タイムラインは、災害発生を想定し、誰がいつ、どのような行動を取るべきかを、時間経過に従って整理しておく防災計画。同市では既に各河川の水位観測所の水位などに基づき、山形地方気象台や県、酒田市、住民などの機関別に、「避難準備情報発令」「避難勧告発令」など取るべき大まかな行動をまとめたタイムラインがある。
しかし、昨年8月5、6日と同31日に荒瀬川、最上川が水位上昇し、相次いで避難勧告を発令した際、市危機管理課では「『避難の手段は?』『保育園は休園すべきか?』など、より具体的な対応を細部まで詰めておく必要性を痛感した」(前田茂男課長)という。
今回はその教訓を踏まえ、市に特化したタイムラインを策定するもの。この日の初会合には、市の各部署をはじめ、国土交通省酒田河川国道事務所、県庄内総合支庁、酒田警察署、酒田地区広域行政組合消防本部の関係者、合わせて約30人が参加した。
初めに国交省酒田河川国道事務所調査第一課の田中大輔水防企画係長が講話し、タイムラインを策定する意義については「やるべきことは決まっているが、パニックにならず、先を見越した対応を先手先手でできる。
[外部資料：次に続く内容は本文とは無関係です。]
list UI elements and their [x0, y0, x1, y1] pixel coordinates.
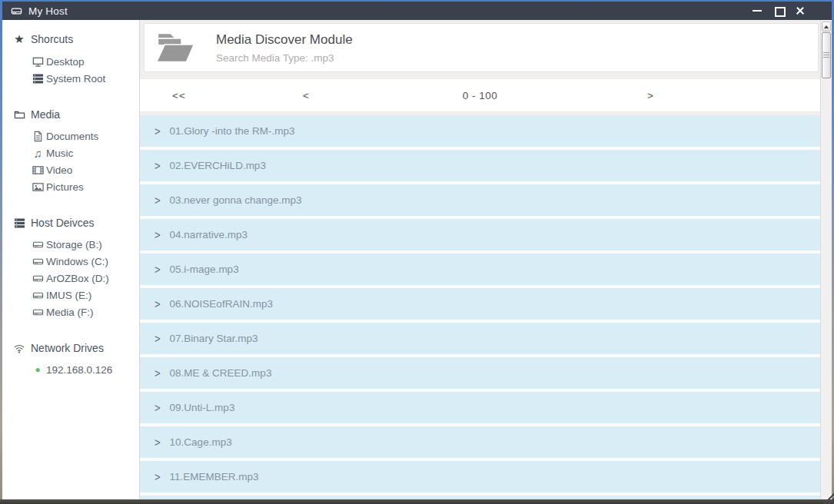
scrollbar-thumb[interactable]	[822, 32, 831, 78]
sidebar-section-header-host-deivces[interactable]: Host Deivces	[13, 217, 139, 229]
sidebar-section-header-network-drives[interactable]: Network Drives	[13, 342, 139, 354]
page-prev-button[interactable]: <	[303, 90, 310, 101]
film-icon	[32, 164, 44, 176]
file-name: 11.EMEMBER.mp3	[170, 471, 259, 482]
sidebar: ★ShorcutsDesktopSystem RootMediaDocument…	[2, 20, 140, 499]
window-body: ★ShorcutsDesktopSystem RootMediaDocument…	[2, 20, 832, 499]
sidebar-item-192-168-0-126[interactable]: ●192.168.0.126	[32, 361, 139, 378]
scrollbar-grip-icon	[823, 52, 829, 59]
chevron-right-icon: >	[155, 332, 161, 345]
module-title: Media Discover Module	[216, 32, 353, 48]
chevron-right-icon: >	[155, 124, 161, 138]
list-item[interactable]: >07.Binary Star.mp3	[140, 323, 820, 357]
list-item[interactable]: >10.Cage.mp3	[140, 426, 820, 461]
section-items: DesktopSystem Root	[13, 53, 139, 87]
green-dot-icon: ●	[32, 364, 44, 375]
sidebar-item-label: Video	[46, 164, 72, 176]
sidebar-item-arozbox-d[interactable]: ArOZBox (D:)	[32, 270, 139, 287]
file-name: 05.i-mage.mp3	[170, 264, 239, 275]
document-icon	[32, 131, 44, 142]
sidebar-item-label: ArOZBox (D:)	[46, 273, 109, 284]
file-name: 02.EVERCHiLD.mp3	[170, 160, 266, 171]
maximize-button[interactable]	[773, 6, 784, 15]
picture-icon	[32, 181, 44, 193]
section-label: Network Drives	[31, 342, 104, 354]
file-name: 06.NOISEofRAIN.mp3	[170, 298, 273, 310]
titlebar[interactable]: My Host	[2, 2, 832, 20]
list-item[interactable]: >03.never gonna change.mp3	[140, 184, 820, 219]
list-item[interactable]: >11.EMEMBER.mp3	[140, 461, 820, 496]
music-icon: ♫	[32, 147, 44, 160]
section-label: Host Deivces	[31, 217, 94, 229]
sidebar-item-desktop[interactable]: Desktop	[32, 53, 139, 70]
sidebar-item-music[interactable]: ♫Music	[32, 144, 139, 161]
sidebar-item-system-root[interactable]: System Root	[32, 70, 139, 87]
file-name: 01.Glory -into the RM-.mp3	[170, 125, 295, 137]
module-subtitle: Search Media Type: .mp3	[216, 52, 353, 64]
close-button[interactable]	[795, 6, 806, 15]
list-item[interactable]: >02.EVERCHiLD.mp3	[140, 150, 820, 184]
sidebar-item-label: Pictures	[46, 181, 84, 193]
star-icon: ★	[13, 32, 25, 46]
sidebar-item-label: Storage (B:)	[46, 239, 102, 250]
list-item[interactable]: >01.Glory -into the RM-.mp3	[140, 115, 820, 150]
app-window: My Host ★ShorcutsDesktopSystem RootMedia…	[2, 2, 832, 499]
sidebar-section-shorcuts: ★ShorcutsDesktopSystem Root	[13, 32, 139, 87]
window-frame: My Host ★ShorcutsDesktopSystem RootMedia…	[0, 0, 834, 504]
minimize-button[interactable]	[752, 6, 763, 15]
list-item[interactable]: >05.i-mage.mp3	[140, 254, 820, 288]
main-panel: Media Discover Module Search Media Type:…	[140, 20, 820, 499]
sidebar-section-media: MediaDocuments♫MusicVideoPictures	[13, 108, 139, 195]
sidebar-item-documents[interactable]: Documents	[32, 128, 139, 144]
file-list: >01.Glory -into the RM-.mp3>02.EVERCHiLD…	[140, 115, 820, 499]
server-icon	[32, 73, 44, 85]
sidebar-item-label: Documents	[46, 131, 98, 142]
harddrive-icon	[10, 5, 22, 17]
chevron-right-icon: >	[155, 263, 161, 276]
chevron-right-icon: >	[155, 228, 161, 241]
chevron-right-icon: >	[155, 436, 161, 449]
file-name: 10.Cage.mp3	[170, 436, 232, 448]
chevron-right-icon: >	[155, 194, 161, 207]
sidebar-section-header-shorcuts[interactable]: ★Shorcuts	[13, 32, 139, 46]
hdd-icon	[32, 256, 44, 267]
section-items: Documents♫MusicVideoPictures	[13, 128, 139, 195]
sidebar-item-pictures[interactable]: Pictures	[32, 178, 139, 195]
list-item[interactable]: >06.NOISEofRAIN.mp3	[140, 288, 820, 323]
open-folder-icon	[155, 32, 196, 64]
scrollbar[interactable]	[820, 20, 832, 499]
file-name: 03.never gonna change.mp3	[170, 194, 302, 206]
server-icon	[13, 217, 25, 229]
file-name: 07.Binary Star.mp3	[170, 333, 258, 344]
file-name: 04.narrative.mp3	[170, 229, 248, 240]
list-item[interactable]: >08.ME & CREED.mp3	[140, 357, 820, 392]
sidebar-item-label: 192.168.0.126	[46, 364, 112, 376]
hdd-icon	[32, 273, 44, 284]
sidebar-item-imus-e[interactable]: IMUS (E:)	[32, 287, 139, 303]
sidebar-section-host-deivces: Host DeivcesStorage (B:)Windows (C:)ArOZ…	[13, 217, 139, 320]
page-next-button[interactable]: >	[647, 90, 654, 101]
list-item[interactable]: >04.narrative.mp3	[140, 219, 820, 254]
chevron-right-icon: >	[155, 159, 161, 172]
page-first-button[interactable]: <<	[172, 90, 186, 101]
window-bottom-border	[0, 499, 834, 504]
section-items: ●192.168.0.126	[13, 361, 139, 378]
sidebar-item-media-f[interactable]: Media (F:)	[32, 303, 139, 320]
wifi-icon	[13, 343, 25, 354]
window-controls	[752, 6, 826, 15]
sidebar-section-header-media[interactable]: Media	[13, 108, 139, 121]
chevron-right-icon: >	[155, 401, 161, 414]
hdd-icon	[32, 239, 44, 250]
folder-icon	[13, 109, 25, 121]
sidebar-item-storage-b[interactable]: Storage (B:)	[32, 236, 139, 253]
sidebar-item-video[interactable]: Video	[32, 161, 139, 178]
sidebar-item-label: Media (F:)	[46, 307, 94, 318]
pagination-bar: << < 0 - 100 >	[140, 78, 820, 112]
module-header: Media Discover Module Search Media Type:…	[144, 23, 819, 72]
section-label: Media	[31, 108, 60, 121]
scroll-up-arrow-icon[interactable]	[822, 22, 831, 32]
sidebar-item-windows-c[interactable]: Windows (C:)	[32, 253, 139, 270]
list-item[interactable]: >09.Unti-L.mp3	[140, 392, 820, 426]
hdd-icon	[32, 307, 44, 318]
chevron-right-icon: >	[155, 470, 161, 483]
関係機関が顔の見える関係を構築できる」など述べた。
引き続き参加者は高屋、遊摺部、両羽橋、下瀬、臼ケ沢の水位観測所別の5グループに分かれ、ワークショップ。各自が水害時のリスクを付箋に書いて地図に貼りながら説明し、対策を話し合った。リスクについては「住宅の浸水」「道路の冠水」「逃げ遅れ」などの一般的なもののほか、昨夏の体験を踏まえ「集落が孤立化する」「避難所に人が集中する」「潮位で水位が上がる」など、深刻さを真剣な表情で訴える人もいた。
次回は山形地方気象台の関係者を招き、気象変化とその対応について考える。